De ce point de vue, le rapport Attali a le mérite de la clarté : si croissance il doit y avoir, il lui faut balayer sur son passage toutes les entraves possibles, qu’elles soient sociales ou écologiques. Ses deux propositions emblématiques sont ainsi la suppression du principe de précaution et la suppression de tous les obstacles à la concurrence dans le secteur de la grande distribution et dans celui du logement. Le principe de précaution, inscrit dans la Constitution en 2005, est une disposition, bien insuffisante, prévoyant « l’adoption de mesures provisoires et proportionnées afin de parer à la réalisation du dommage » irréversible qui pourrait être fait à l’environnement. Mais ce principe est désormais considéré comme un frein à la croissance et à l’innovation ! On ne saurait plus clairement renvoyer le Grenelle de l’environnement au rideau de fumée qu’il est, et le respect des objectifs affichés pour la France, en matière d’émission de gaz à effet de serre, à un vœu pieux...

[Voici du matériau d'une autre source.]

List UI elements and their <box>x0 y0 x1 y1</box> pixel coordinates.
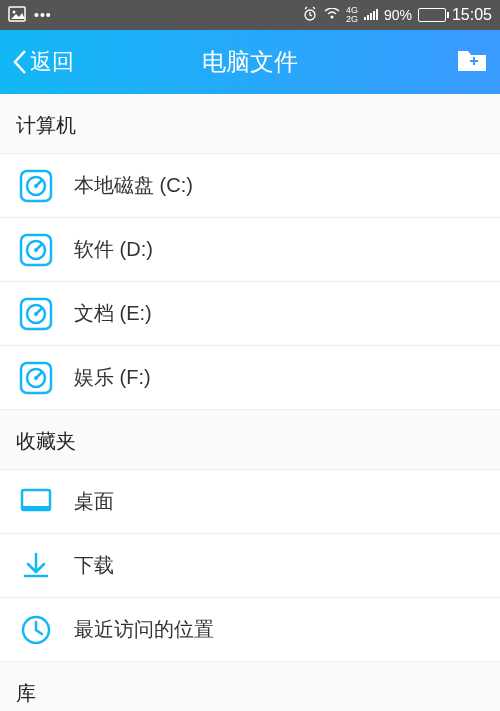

Concurrence libre et non faussée

Deuxième big-bang préconisé par la commission : l’intensification de la concurrence dans le secteur de la grande distribution, censée améliorer le pouvoir d’achat des ménages, par une baisse des prix des biens de consommation, et créer des emplois. Il s’agirait d’instaurer une « totale liberté tarifaire et de négociations commerciales entre fournisseurs et distributeurs », de supprimer l’interdiction de vente à perte, prévue par la loi Galland (1996), et la limitation à l’installation des grandes surfaces prévues par les lois Royer (1973) et Raffarin (1996). Plusieurs commentateurs se sont inquiétés du danger qui menacerait alors le petit commerce. C’est oublier qu’y règnent bien souvent le non-droit et la surexploitation des salariés, tout autant, sinon plus, que dans la grande distribution. Le problème est plutôt que davantage de concurrence aboutira à davantage de monopole des grands distributeurs, de suppressions d’emplois, de hausses de prix, et à encore plus de dégradation de l’environnement à la sortie des villes, avec plus d’hypermarchés géants.

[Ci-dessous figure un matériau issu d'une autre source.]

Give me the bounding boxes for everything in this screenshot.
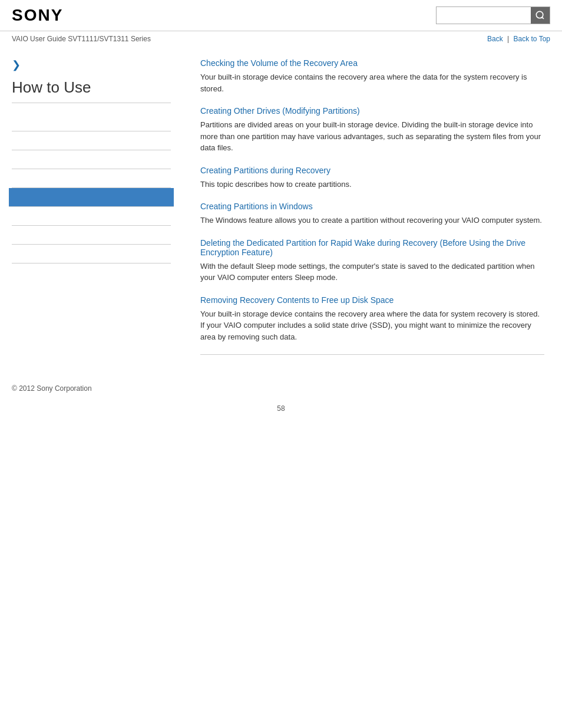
content-section-3: Creating Partitions in Windows The Windo… (200, 202, 544, 226)
section-body-2: This topic describes how to create parti… (200, 179, 544, 190)
section-title-4[interactable]: Deleting the Dedicated Partition for Rap… (200, 238, 544, 257)
content-section-2: Creating Partitions during Recovery This… (200, 166, 544, 190)
content-divider (200, 354, 544, 355)
section-title-3[interactable]: Creating Partitions in Windows (200, 202, 544, 211)
sidebar-title: How to Use (12, 78, 171, 103)
content-section-1: Creating Other Drives (Modifying Partiti… (200, 106, 544, 154)
section-title-0[interactable]: Checking the Volume of the Recovery Area (200, 58, 544, 68)
section-title-5[interactable]: Removing Recovery Contents to Free up Di… (200, 295, 544, 305)
sidebar-item-2[interactable] (12, 150, 171, 169)
main-layout: ❯ How to Use Checking the Volume of the … (0, 47, 562, 367)
sidebar-chevron[interactable]: ❯ (12, 58, 171, 71)
sony-logo: SONY (12, 6, 63, 25)
sidebar-item-0[interactable] (12, 113, 171, 131)
guide-title: VAIO User Guide SVT1111/SVT1311 Series (12, 35, 151, 43)
nav-bar: VAIO User Guide SVT1111/SVT1311 Series B… (0, 31, 562, 47)
search-icon (535, 11, 545, 20)
section-body-3: The Windows feature allows you to create… (200, 215, 544, 226)
content-section-5: Removing Recovery Contents to Free up Di… (200, 295, 544, 343)
search-box (436, 6, 550, 24)
back-to-top-link[interactable]: Back to Top (514, 35, 550, 43)
nav-links: Back | Back to Top (487, 35, 550, 43)
content-area: Checking the Volume of the Recovery Area… (183, 47, 562, 367)
sidebar-item-1[interactable] (12, 131, 171, 150)
copyright-text: © 2012 Sony Corporation (12, 384, 92, 393)
search-button[interactable] (531, 7, 550, 24)
sidebar-item-6[interactable] (12, 226, 171, 245)
sidebar: ❯ How to Use (0, 47, 183, 367)
page-footer: © 2012 Sony Corporation (0, 367, 562, 398)
section-title-1[interactable]: Creating Other Drives (Modifying Partiti… (200, 106, 544, 116)
sidebar-item-5[interactable] (12, 207, 171, 226)
sidebar-item-4[interactable] (9, 188, 174, 207)
section-title-2[interactable]: Creating Partitions during Recovery (200, 166, 544, 175)
section-body-1: Partitions are divided areas on your bui… (200, 119, 544, 154)
sidebar-item-7[interactable] (12, 245, 171, 263)
back-link[interactable]: Back (487, 35, 503, 43)
section-body-4: With the default Sleep mode settings, th… (200, 261, 544, 284)
content-section-4: Deleting the Dedicated Partition for Rap… (200, 238, 544, 284)
section-body-5: Your built-in storage device contains th… (200, 308, 544, 343)
content-section-0: Checking the Volume of the Recovery Area… (200, 58, 544, 94)
page-header: SONY (0, 0, 562, 31)
nav-separator: | (507, 35, 509, 43)
section-body-0: Your built-in storage device contains th… (200, 71, 544, 94)
page-number: 58 (0, 398, 562, 424)
sidebar-item-3[interactable] (12, 169, 171, 188)
search-input[interactable] (437, 7, 531, 24)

Dans le secteur du logement, ce serait la concurrence libre et non faussée : « alléger le contrat de bail », « sécuriser les expulsions » pour les propriétaires. Des mesures qui n’augmenteront certainement pas l’offre de logements, à l’image de la libéralisation des licenciements, qui devait permettre davantage d’embauches et de créations d’emplois ! Il est aussi prévu de faciliter l’accession à la propriété pour les ménages modestes, une idée dont on vient de voir l’effet catastrophique aux États-Unis !

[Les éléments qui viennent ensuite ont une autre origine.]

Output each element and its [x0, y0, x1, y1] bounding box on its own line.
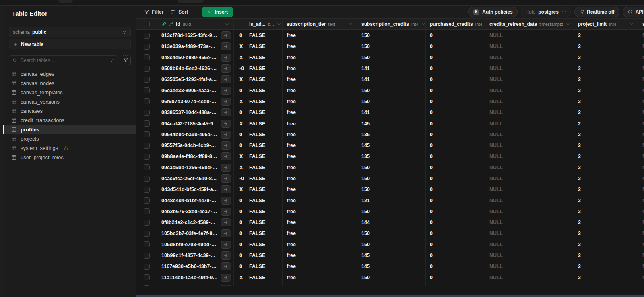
cell-su[interactable]: NU: [638, 129, 644, 140]
sidebar-item-profiles[interactable]: profiles: [4, 125, 136, 134]
cell-credits_refresh_date[interactable]: NULL: [485, 63, 574, 74]
cell-clipped[interactable]: X: [234, 118, 245, 129]
cell-is_admin[interactable]: FALSE: [245, 151, 283, 162]
cell-id[interactable]: 09557f5a-0dcb-4cb9-a6fb-fff366...: [157, 140, 234, 151]
row-checkbox[interactable]: [144, 110, 150, 116]
cell-id[interactable]: 013cf78d-1625-43fc-9961-442189...: [157, 30, 234, 41]
row-checkbox[interactable]: [144, 241, 150, 247]
column-header-purchased_credits[interactable]: purchased_creditsint4: [426, 19, 485, 29]
cell-id[interactable]: 0508b94b-5ee2-4626-bca1-4bca...: [157, 63, 234, 74]
cell-id[interactable]: 105bc3b7-03fe-4e7f-9efa-21bb40...: [157, 228, 234, 239]
cell-subscription_tier[interactable]: free: [283, 250, 357, 261]
cell-subscription_tier[interactable]: free: [283, 261, 357, 272]
cell-id[interactable]: 11a114cb-1a4c-49f4-9b28-52219ec...: [157, 272, 234, 283]
cell-clipped[interactable]: 0: [234, 217, 245, 228]
cell-subscription_credits[interactable]: 135: [357, 151, 426, 162]
cell-subscription_credits[interactable]: 145: [357, 140, 426, 151]
cell-credits_refresh_date[interactable]: NULL: [485, 272, 574, 283]
cell-purchased_credits[interactable]: 0: [426, 85, 485, 96]
cell-su[interactable]: NU: [638, 52, 644, 63]
cell-credits_refresh_date[interactable]: NULL: [485, 261, 574, 272]
cell-su[interactable]: NU: [638, 74, 644, 85]
cell-is_admin[interactable]: FALSE: [245, 63, 283, 74]
cell-project_limit[interactable]: 2: [574, 30, 638, 41]
cell-id[interactable]: 013e039a-fd89-473a-a3c6-ccfa9...: [157, 41, 234, 52]
cell-credits_refresh_date[interactable]: NULL: [485, 107, 574, 118]
cell-is_admin[interactable]: FALSE: [245, 41, 283, 52]
cell-subscription_tier[interactable]: free: [283, 162, 357, 173]
row-checkbox[interactable]: [144, 264, 150, 270]
cell-id[interactable]: 06eaee33-8905-4aaa-b121-ab552...: [157, 85, 234, 96]
cell-subscription_credits[interactable]: 150: [357, 52, 426, 63]
insert-button[interactable]: Insert: [202, 7, 233, 17]
column-header-credits_refresh_date[interactable]: credits_refresh_datetimestamptz: [485, 19, 574, 29]
cell-id[interactable]: 08386537-10d4-488a-a11e-eb5a6...: [157, 107, 234, 118]
cell-clipped[interactable]: 0: [234, 228, 245, 239]
cell-clipped[interactable]: 0: [234, 261, 245, 272]
cell-id[interactable]: [157, 283, 234, 286]
auth-policies-button[interactable]: 5 Auth policies: [468, 7, 517, 17]
row-expand-button[interactable]: [221, 64, 231, 73]
row-checkbox[interactable]: [144, 197, 150, 204]
sort-button[interactable]: Sort: [167, 7, 192, 17]
cell-id[interactable]: 09b8ae4e-f48c-4f89-8a8c-1629b...: [157, 151, 234, 162]
sidebar-item-canvas_templates[interactable]: canvas_templates: [4, 88, 136, 97]
cell-su[interactable]: NU: [638, 228, 644, 239]
cell-clipped[interactable]: X: [234, 162, 245, 173]
cell-clipped[interactable]: 0: [234, 85, 245, 96]
cell-purchased_credits[interactable]: 0: [426, 129, 485, 140]
row-checkbox[interactable]: [144, 187, 150, 193]
cell-su[interactable]: NU: [638, 239, 644, 250]
cell-credits_refresh_date[interactable]: NULL: [485, 239, 574, 250]
cell-project_limit[interactable]: 2: [574, 184, 638, 195]
table-row[interactable]: 0cac6fca-26cf-4510-84ba-c4580...-0FALSEf…: [136, 173, 644, 184]
cell-purchased_credits[interactable]: 0: [426, 96, 485, 107]
sidebar-item-canvas_nodes[interactable]: canvas_nodes: [4, 79, 136, 88]
row-expand-button[interactable]: [221, 120, 231, 128]
cell-su[interactable]: NU: [638, 261, 644, 272]
column-header-project_limit[interactable]: project_limitint4: [574, 19, 638, 29]
cell-is_admin[interactable]: FALSE: [245, 96, 283, 107]
table-row[interactable]: 1167e930-e5b0-43b7-b74c-788c9...0FALSEfr…: [136, 261, 644, 272]
cell-is_admin[interactable]: FALSE: [245, 195, 283, 206]
cell-subscription_tier[interactable]: free: [283, 217, 357, 228]
select-all-checkbox[interactable]: [144, 21, 150, 27]
table-row[interactable]: 013cf78d-1625-43fc-9961-442189...0FALSEf…: [136, 30, 644, 41]
api-docs-button[interactable]: API Do: [623, 7, 644, 17]
cell-su[interactable]: NU: [638, 162, 644, 173]
cell-credits_refresh_date[interactable]: NULL: [485, 250, 574, 261]
sidebar-item-credit_transactions[interactable]: credit_transactions: [4, 116, 136, 125]
cell-project_limit[interactable]: 2: [574, 217, 638, 228]
cell-subscription_tier[interactable]: free: [283, 30, 357, 41]
cell-subscription_credits[interactable]: 145: [357, 261, 426, 272]
row-checkbox[interactable]: [144, 154, 150, 160]
cell-is_admin[interactable]: FALSE: [245, 30, 283, 41]
table-row[interactable]: 10b99c1f-4857-4c39-a8b1-263b8...0FALSEfr…: [136, 250, 644, 261]
cell-credits_refresh_date[interactable]: NULL: [485, 129, 574, 140]
cell-project_limit[interactable]: 2: [574, 261, 638, 272]
cell-credits_refresh_date[interactable]: NULL: [485, 228, 574, 239]
row-expand-button[interactable]: [221, 185, 231, 193]
row-expand-button[interactable]: [221, 131, 231, 139]
cell-id[interactable]: 048c4e50-b989-455e-847e-fb2f...: [157, 52, 234, 63]
column-header-subscription_credits[interactable]: subscription_creditsint4: [357, 19, 426, 29]
cell-project_limit[interactable]: 2: [574, 195, 638, 206]
cell-subscription_credits[interactable]: 141: [357, 63, 426, 74]
column-header-is_admin[interactable]: is_ad...b...: [245, 19, 283, 29]
cell-subscription_tier[interactable]: free: [283, 195, 357, 206]
cell-subscription_tier[interactable]: free: [283, 239, 357, 250]
cell-is_admin[interactable]: FALSE: [245, 118, 283, 129]
cell-clipped[interactable]: 0: [234, 206, 245, 217]
table-row[interactable]: 105d8bf9-e703-49bd-807d-645e...0FALSEfre…: [136, 239, 644, 250]
cell-is_admin[interactable]: FALSE: [245, 272, 283, 283]
cell-is_admin[interactable]: FALSE: [245, 52, 283, 63]
cell-is_admin[interactable]: FALSE: [245, 261, 283, 272]
row-expand-button[interactable]: [221, 152, 231, 160]
row-checkbox[interactable]: [144, 208, 150, 214]
table-row[interactable]: 09557f5a-0dcb-4cb9-a6fb-fff366...0FALSEf…: [136, 140, 644, 151]
cell-subscription_credits[interactable]: 150: [357, 85, 426, 96]
cell-is_admin[interactable]: FALSE: [245, 184, 283, 195]
row-expand-button[interactable]: [221, 208, 231, 216]
cell-purchased_credits[interactable]: 0: [426, 63, 485, 74]
cell-subscription_credits[interactable]: 150: [357, 206, 426, 217]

Le contenu de la croissance souhaité par ce rapport est donc en adéquation avec les méthodes pour y arriver, et il est à l’opposé de celui que nous devons défendre. Car les besoins massivement non satisfaits, aujourd’hui en France, ne sont pas les voitures, les grandes surfaces commerciales, les 4x4, les camions... Mais les écoles, les hôpitaux, les centres de santé, les crèches, les logements sociaux, les transports en commun, la culture... Toutes choses qui doivent être fournies par des services publics et non par la concurrence (ni par un quelconque « tiers secteur », qui n’est que le paravent du marché) ; toutes choses qui sont aussi très peu destructrices pour l’environnement ; toutes choses qui ne sont enfin pas un champ de profits pour le capital.